As a quizzer since grade school, here are just a few glimpse of his achievements.

College:

  • 6th Placer Chemical Engineering Board Examinations
  • Champion, 2011 Visayas – Mindanao Wide MTAP – Tertiary Level (Team and Individual Category)
  • 2nd Place, Philippine Statistics Quiz (Regional Level)
  • Champion, 2010 Council of Engineering and Architectural Schools (CEAS) – Visayas Math and Science Quiz Region VI (Team and Individual Category)
  • 1st Runner Up, 2011 Council of Engineering and Architectural Schools (CEAS) – Visayas Math and Science Quiz Region VI (2012)

High School

  • National Finalist, 2007 Metrobank MTAP DepEd Mathematics Challenge (Team and Individual Category)
  • Champion, 2007 Metrobank MTAP DepEd Mathematics Challenge Regional Level (Team and Individual Category)

Here is the first part of the article he shared. This is the conventional Cauchy – Schwarz Inequality. The second part of the article is the application of the same inequality in Engel Form which has a huge application in proving hard problems in inequalities.
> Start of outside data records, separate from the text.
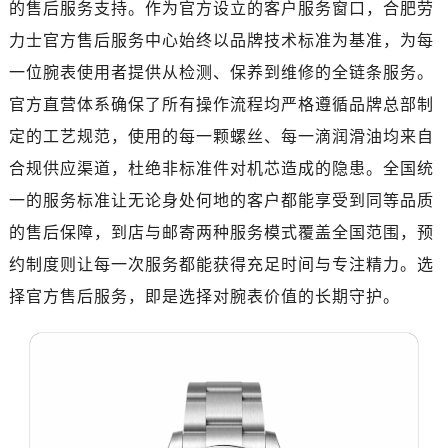
的售后服务支持。作为官方设立的客户服务窗口，合肥劳
成都市锦江区人民东路6号SAC东原中心写字楼24层2406B室（需提前预约）
重庆市江北区观音桥步行街2号融恒时代广场写字楼9层902室（需提前预约）
力士官方售后服务中心始终以品牌技术标准为基准，为每
长沙市芙蓉区定王台街道建湘路393号世茂环球金融中心写字楼（芙蓉广场）10层13室（需提前预约）
一位腕表使用者提供从检测、保养到维修的全链条服务。
郑州市二七区铭功路10号华润大厦写字楼29层2905室（需提前预约）
官方直营体系确保了所有操作流程均严格遵循品牌总部制
太原市迎泽区解放路15号亨得利名表服务中心（品牌授权店）3层整层（需提前预约）
定的工艺规范，使用的每一颗螺丝、每一滴润滑油均来自
沈阳市沈河区中街路137号亨得利名表服务中心（品牌授权店）1层整层（需提前预约）
合规供应渠道，杜绝非标准件对机芯造成的隐患。全国统
沈阳市沈河区中街路83号亨得利名表服务中心（品牌授权店）1层整层（需提前预约）
一的服务标准让无论身处何地的客户都能享受到同等品质
乌鲁木齐市天山区红山路26号时代广场（CCMALL）C座17层17-B（需提前预约）
的售后保障，到店与邮寄两种服务模式覆盖全国范围，预
温州市鹿城区锦绣路1067号置信广场10层1015室（需提前预约）
哈尔滨市道里区友谊西路600号富力中心T2座写字楼29层03室（需提前预约，营业时间：8:30-18:30）
约制度则让每一次服务都能获得充足时间与专注精力。选
大连市中山区人民路15号国际金融大厦7层G室（需提前预约）
择官方售后服务，即是选择对腕表价值的长期守护。
佛山市禅城区季华五路57号万科金融中心C座12层1205室（需提前预约）
东莞市东城街道鸿福东路1号民盈国贸中心T1写字楼9层907室（需提前预约）
无锡市梁溪区人民中路139号恒隆广场写字楼1座11层1104室（需提前预约）
南通市崇川区工农路57号圆融广场写字楼16层1603室（需提前预约）
苏州市苏州工业园区星港街199号苏州中心办公楼C座22层08室（需提前预约）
1. The Cauchy – Schwarz Inequality

1.1 Cauchy – Schwarz Inequality

Theorem: Let x_i and y_i be real numbers for i=1,2,\dots , n, then the following inequality holds

(\sum_{i=1}^n x_i^2)^{\frac{1}{2}}(\sum_{i=1}^n y_i^2)^{\frac{1}{2}}\geq \sum_{i=1}^n x_iy_i

Proof: Let A=(\sum_{i=1}^n x_i^2)^{\frac{1}{2}} and B=(\sum_{i=1}^n y_i^2)^{\frac{1}{2}}. Consider

\sum_{i=1}^n x_iy_i=AB\sum_{i=1}^n \displaystyle\frac{x_iy_i}{AB}

From AM-GM Inequality, we know that (1)

\displaystyle\frac{1}{2}(\displaystyle\frac{x_1^2}{A^2}+\displaystyle\frac{y_1^2}{B^2})\geq \displaystyle\frac{x_i^2y_i^2}{A^2B^2}

Or

\displaystyle\frac{x_i^2y_i^2}{A^2B^2}\leq \displaystyle\frac{1}{2}(\displaystyle\frac{x_1^2}{A^2}+\displaystyle\frac{y_1^2}{B^2})
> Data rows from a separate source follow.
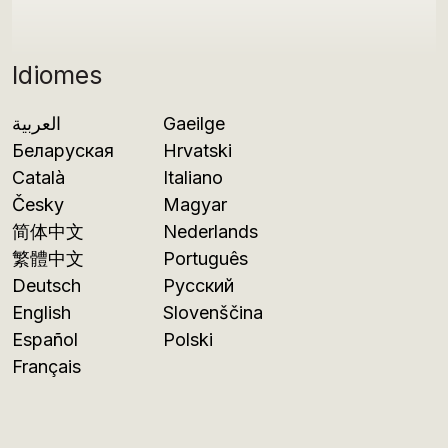
Idiomes
العربية
Gaeilge
Беларуская
Hrvatski
Català
Italiano
Česky
Magyar
简体中文
Nederlands
繁體中文
Português
Deutsch
Русский
English
Slovenščina
Español
Polski
Français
(1)AM-GM Inequality states that for any positive real numbers  a_i,(i=1,2,\ldots ,n), the inequality

\displaystyle\frac{a_1+a_2+\ldots+a_n}{n}\geq \root n\of{a_1a_2\ldots a_n} always holds. Equality is attained if and only if a_1=a_2=\ldots=a_n

Therefore, (1) becomes

AB\sum_{i=1}^n \displaystyle\frac{x_iy_i}{AB}\leq AB\sum_{i=1}^n \displaystyle\frac{1}{2}(\displaystyle\frac{x_i^2}{A^2}+\displaystyle\frac{y_i^2}{B^2})

=\displaystyle\frac{AB}{2}\sum_{i=1}^n (\displaystyle\frac{x_i^2}{A^2}+\displaystyle\frac{y_i^2}{B^2})

=\displaystyle\frac{AB}{2}(\sum_{i=1}^n \displaystyle\frac{x_i^2}{A^2}+\sum_{i=1}^n \displaystyle\frac{y_1^2}{B^2})

=\displaystyle\frac{AB}{2}(\displaystyle\frac{x_1^2+x_2^2+\ldots+x_n^2}{A^2}+\displaystyle\frac{y_1^2+y_2^2+\ldots +y_n^2}{B^2}

But A^2=\sum_{i=1}^n x_i^2 and B^2=\sum_{i=1}^n y_i^2; hence,

\displaystyle\frac{AB}{2}(\displaystyle\frac{x_1^2+x_2^2+\ldots+x_n^2}{A^2}+\displaystyle\frac{y_1^2+y_2^2+\ldots+y_n^2}{B^2}\leq \displaystyle\frac{AB}{2}(\displaystyle\frac{x_1^2+x_2^2+\ldots+x_n^2}{ x_1^2+x_2^2+\ldots+x_n^2}+\displaystyle\frac{y_1^2+y_2^2+\ldots+y_n^2}{y_1^2+y_2^2+\ldots +y_n^2})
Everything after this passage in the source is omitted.